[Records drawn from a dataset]
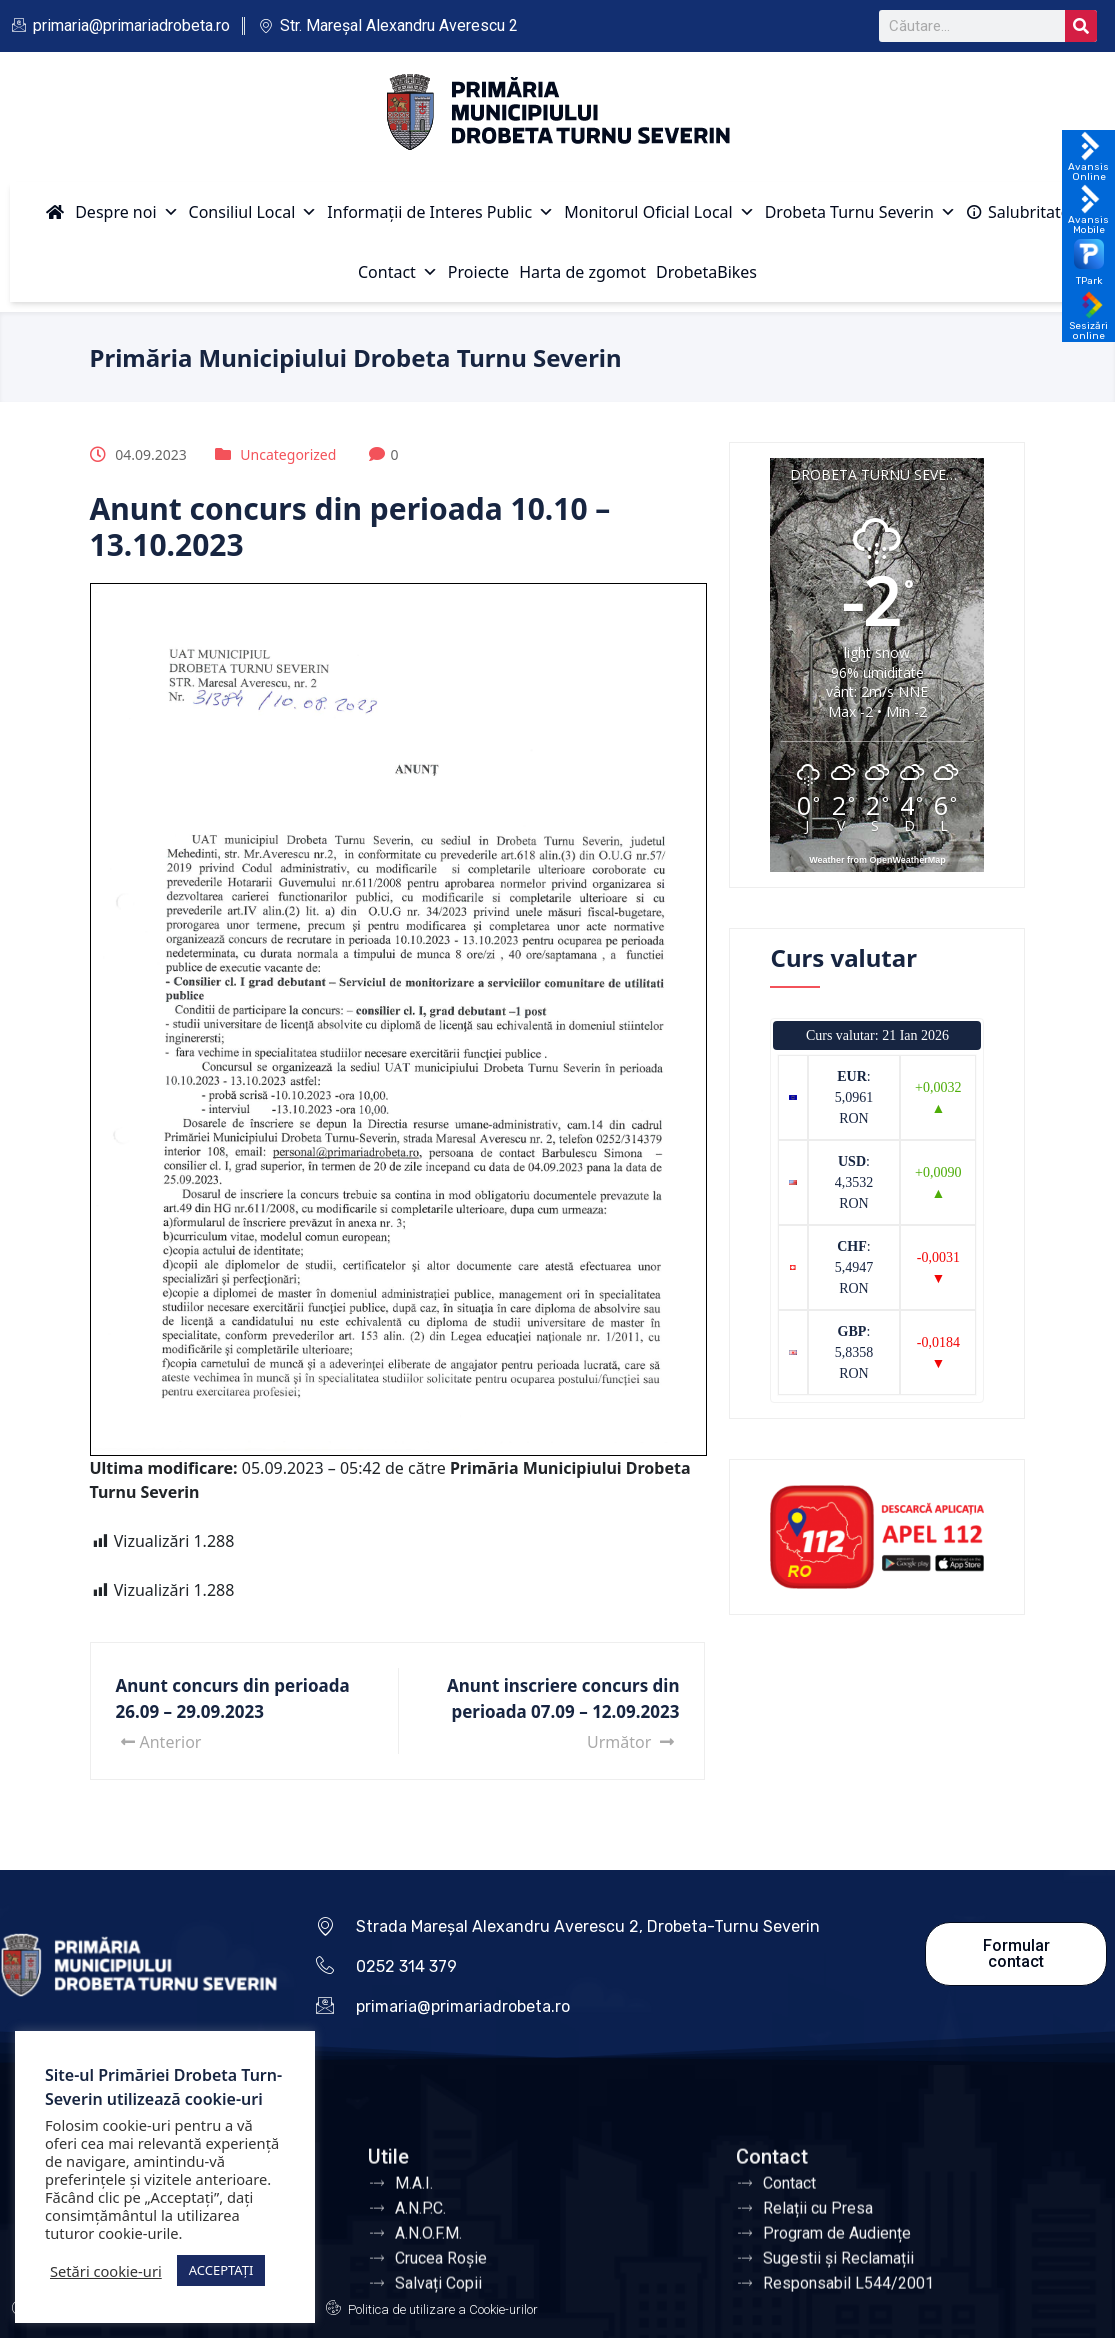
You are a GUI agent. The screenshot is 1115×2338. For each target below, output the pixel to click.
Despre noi (126, 212)
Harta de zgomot (582, 272)
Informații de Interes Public (440, 212)
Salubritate (1029, 212)
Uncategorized (288, 454)
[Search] (1081, 26)
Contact (398, 272)
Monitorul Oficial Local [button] (659, 212)
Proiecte (478, 272)
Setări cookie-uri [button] (106, 2271)
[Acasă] (55, 212)
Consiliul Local (253, 212)
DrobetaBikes (706, 272)
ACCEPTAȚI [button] (221, 2270)
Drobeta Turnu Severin (860, 212)
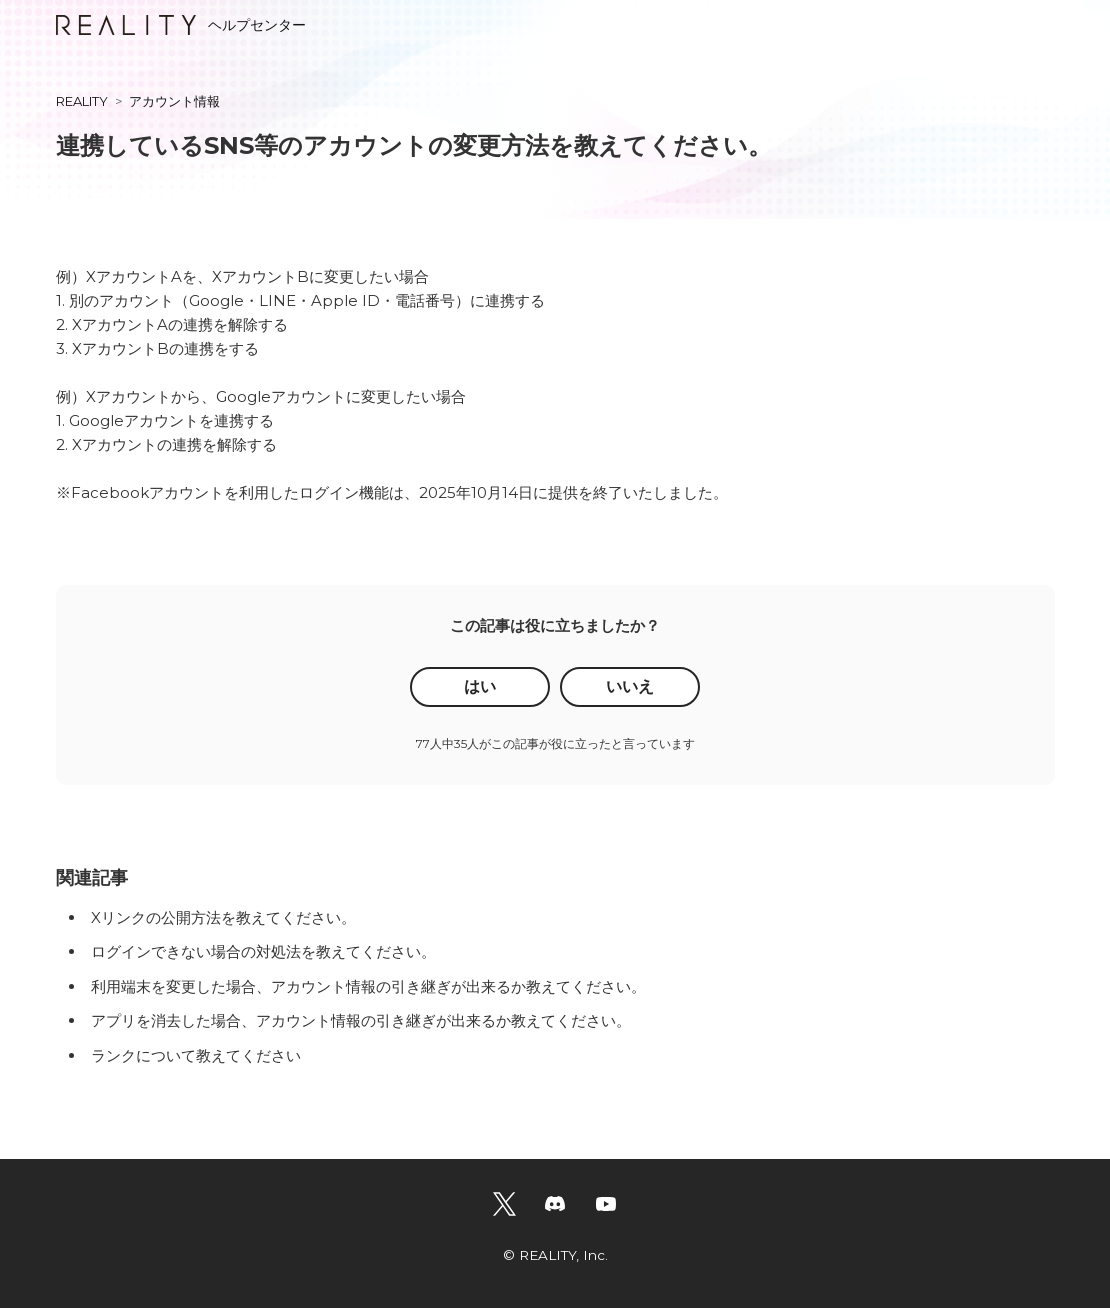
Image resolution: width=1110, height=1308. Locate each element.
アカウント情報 (174, 101)
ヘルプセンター (181, 25)
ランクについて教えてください (196, 1055)
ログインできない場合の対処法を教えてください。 (263, 951)
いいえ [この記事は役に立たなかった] (630, 686)
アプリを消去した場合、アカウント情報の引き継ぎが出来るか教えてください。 (361, 1020)
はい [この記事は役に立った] (480, 686)
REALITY (82, 101)
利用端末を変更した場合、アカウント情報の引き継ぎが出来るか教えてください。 (368, 986)
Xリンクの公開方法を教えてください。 (223, 917)
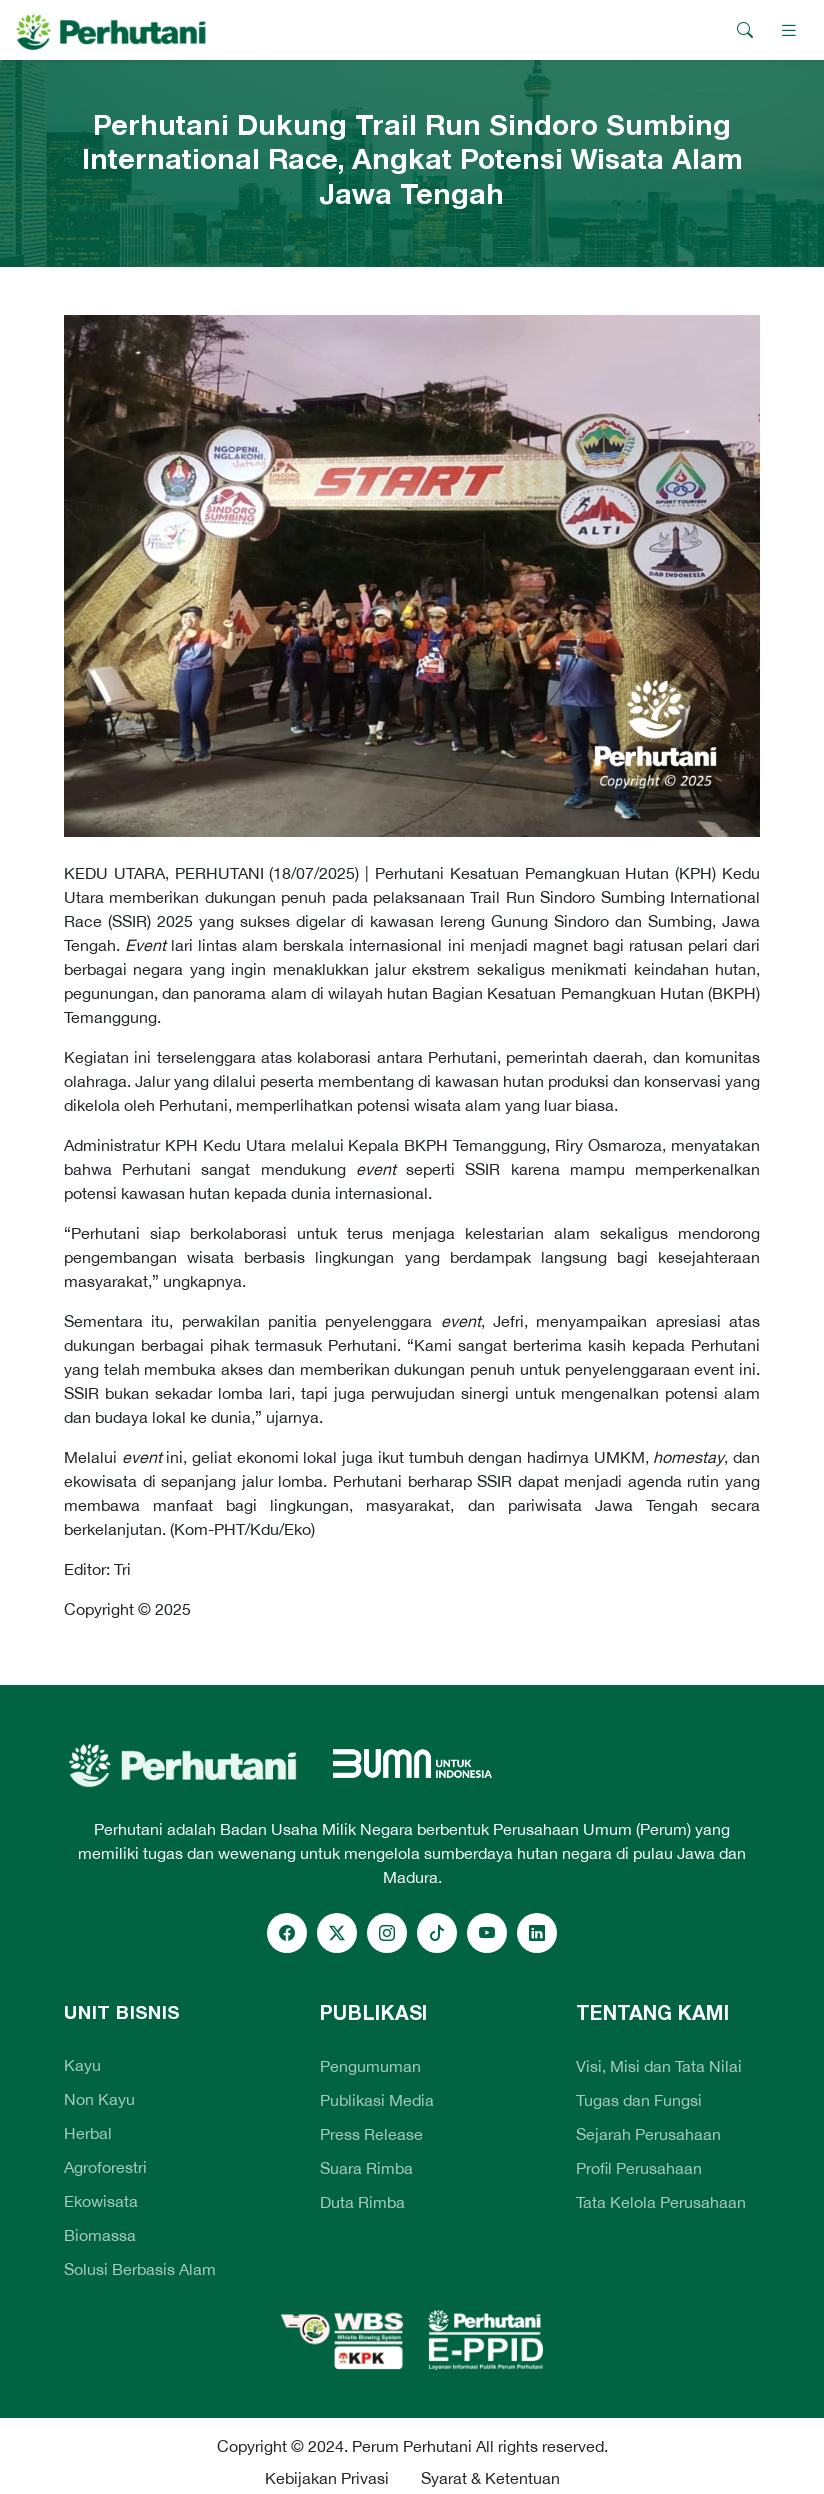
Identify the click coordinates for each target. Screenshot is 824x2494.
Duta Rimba (362, 2202)
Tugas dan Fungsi (639, 2100)
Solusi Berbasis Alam (140, 2269)
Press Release (371, 2134)
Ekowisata (101, 2201)
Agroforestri (105, 2167)
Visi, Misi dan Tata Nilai (659, 2066)
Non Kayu (99, 2099)
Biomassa (100, 2235)
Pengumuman (370, 2066)
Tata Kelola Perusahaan (661, 2202)
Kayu (82, 2065)
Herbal (88, 2133)
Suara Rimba (366, 2168)
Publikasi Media (377, 2100)
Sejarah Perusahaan (648, 2134)
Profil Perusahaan (639, 2168)
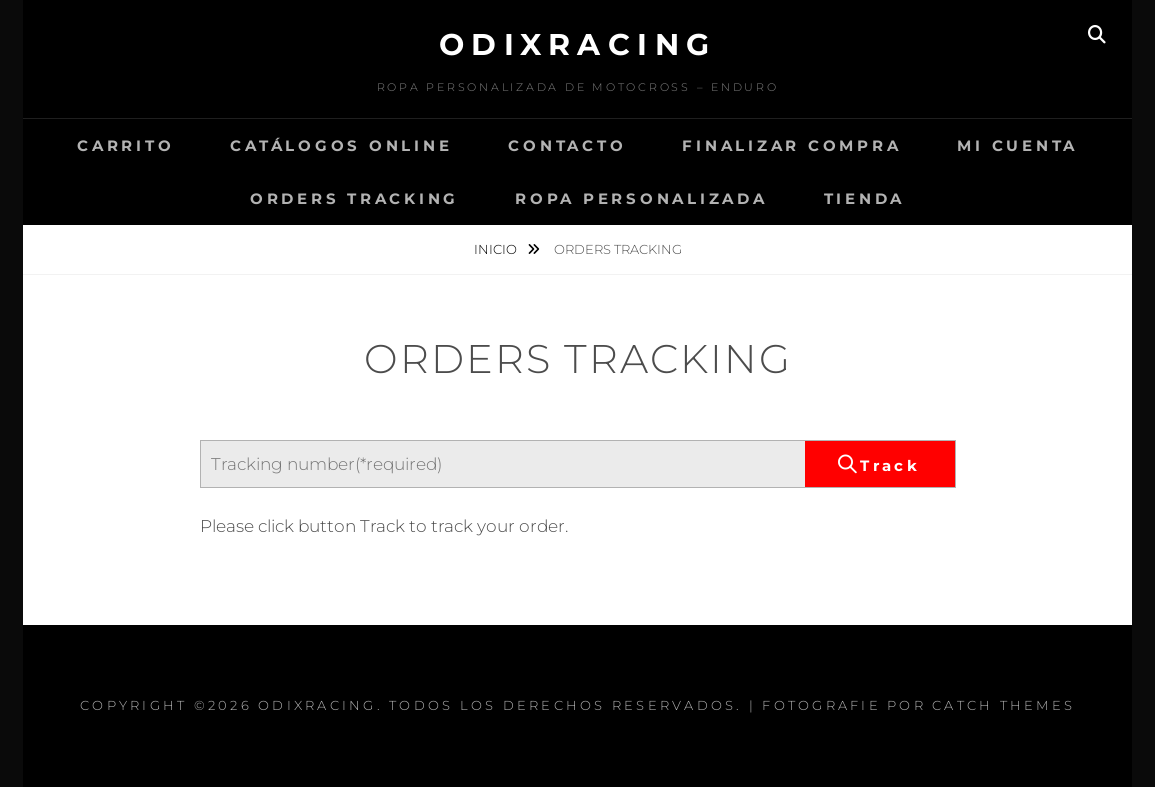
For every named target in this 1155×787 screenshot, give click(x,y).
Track (890, 465)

• TASK STATEMENT:
Starting with the line that holds "アカウント情報 (174, 101)" and ending with the line that holds "利用端末を変更した場合、アカウント情報の引き継ぎが出来るか教えてください。 (368, 986)", retype every line in the data above exactly, and nothing else.

• EXPECTED OUTPUT:
アカウント情報 (174, 101)
ヘルプセンター (181, 25)
ランクについて教えてください (196, 1055)
ログインできない場合の対処法を教えてください。 (263, 951)
いいえ [この記事は役に立たなかった] (630, 686)
アプリを消去した場合、アカウント情報の引き継ぎが出来るか教えてください。 (361, 1020)
はい [この記事は役に立った] (480, 686)
REALITY (82, 101)
利用端末を変更した場合、アカウント情報の引き継ぎが出来るか教えてください。 (368, 986)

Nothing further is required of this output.